Hugging Face Transformers Model Conversion

Convert custom PyTorch models to Hugging Face Transformers format while maintaining exact compatibility with the original implementation.

Overview

This skill provides a systematic workflow for transformers conversion:

•Extract hardcoded values into PretrainedConfig
•Create PreTrainedModel wrapper
•Build ImageProcessor/Tokenizer
•Test equivalence thoroughly
•Prepare for Hub upload

Important: Use validation mode (parallel implementations) first to verify equivalence, then replace the original.

Conversion Workflow

Step 1: Analyze the Custom Model

Ask the user to specify:

•Path to the custom model implementation
•Model type (vision, text, multimodal)
•Task (classification, segmentation, generation, etc.)
•Validation mode or replacement mode

Then identify:

•Model architecture and components
•Input/output formats
•Key hyperparameters and hardcoded values
•Pretrained weights location
•Preprocessing pipeline
•Custom layers or modules

Step 2: Create PretrainedConfig Class

Key principle: Extract ALL hardcoded values from the model as configurable parameters.

Template:

python

from transformers import PretrainedConfig
from typing import List, Optional

class {ModelName}Config(PretrainedConfig):
    model_type = "{model_name}"

    def __init__(
        self,
        # Core architecture parameters
        hidden_dim: int = 128,
        num_layers: int = 4,

        # Input/output parameters
        image_size: int = 1024,
        num_channels: int = 3,
        num_labels: int = 1,

        # Component-specific parameters (extract from original)
        component_param: List[int] | None = None,

        **kwargs,
    ):
        super().__init__(**kwargs)

        self.hidden_dim = hidden_dim
        self.num_layers = num_layers
        self.image_size = image_size
        self.num_channels = num_channels
        self.num_labels = num_labels

        # Use default if not specified
        self.component_param = (
            component_param if component_param is not None else [1, 2, 4]
        )

Critical: Ensure default values match what the pretrained weights expect!

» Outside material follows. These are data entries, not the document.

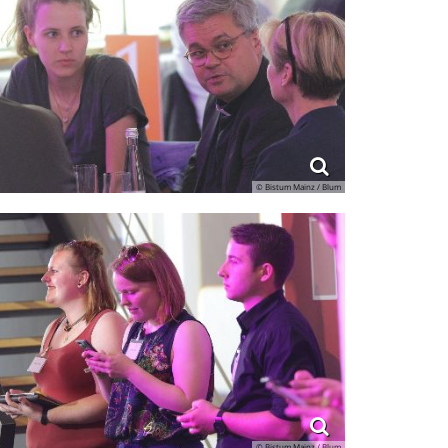
© Bistum Mainz / Blum
© Bistum Mainz / Blum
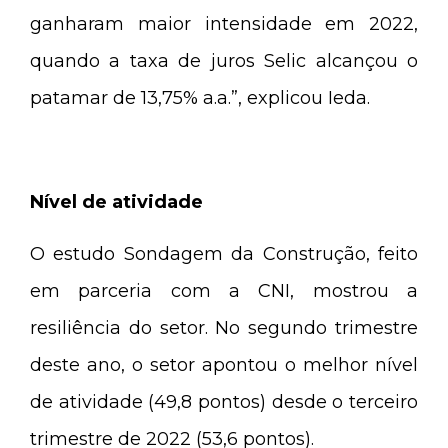
ganharam maior intensidade em 2022,
quando a taxa de juros Selic alcançou o
patamar de 13,75% a.a.”, explicou Ieda.
Nível de atividade
O estudo Sondagem da Construção, feito
em parceria com a CNI, mostrou a
resiliência do setor. No segundo trimestre
deste ano, o setor apontou o melhor nível
de atividade (49,8 pontos) desde o terceiro
trimestre de 2022 (53,6 pontos).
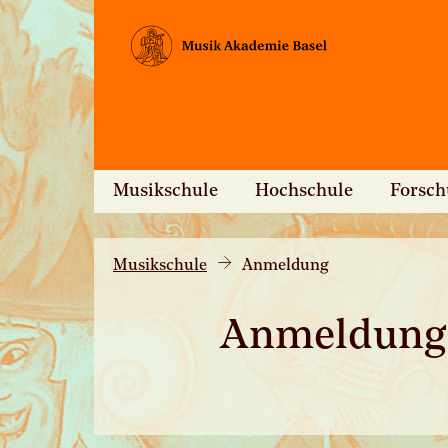
Musikschule
Hochschule
Forsc
Musikschule
Anmeldung
Anmeldung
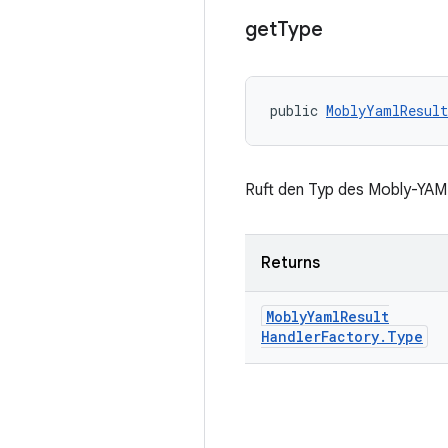
get
Type
public 
MoblyYamlResult
Ruft den Typ des Mobly-YAM
Returns
Mobly
Yaml
Result
Handler
Factory
.
Type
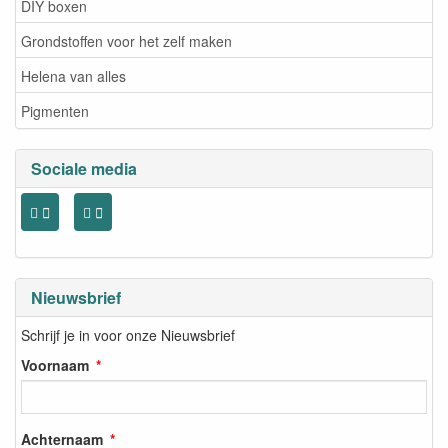
DIY boxen
Grondstoffen voor het zelf maken
Helena van alles
Pigmenten
Sociale media
Nieuwsbrief
Schrijf je in voor onze Nieuwsbrief
Voornaam
Achternaam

Step 3: Create PreTrainedModel Class

Template:

python

from transformers import PreTrainedModel
from transformers.modeling_outputs import SemanticSegmenterOutput

class {ModelName}ForTask(PreTrainedModel):
    config_class = {ModelName}Config

    def __init__(self, config: {ModelName}Config):
        super().__init__(config)
        self.config = config

        # Initialize layers using config parameters (no hardcoded values!)
        self.encoder = Encoder(
            hidden_dim=config.hidden_dim,
            num_layers=config.num_layers,
        )

    def forward(
        self,
        pixel_values: torch.FloatTensor,
        labels: Optional[torch.LongTensor] = None,
        output_hidden_states: Optional[bool] = None,
        return_dict: Optional[bool] = None,
    ) -> Union[Tuple, SemanticSegmenterOutput]:
        return_dict = return_dict if return_dict is not None else self.config.use_return_dict

        # Forward pass
        logits = self.encoder(pixel_values)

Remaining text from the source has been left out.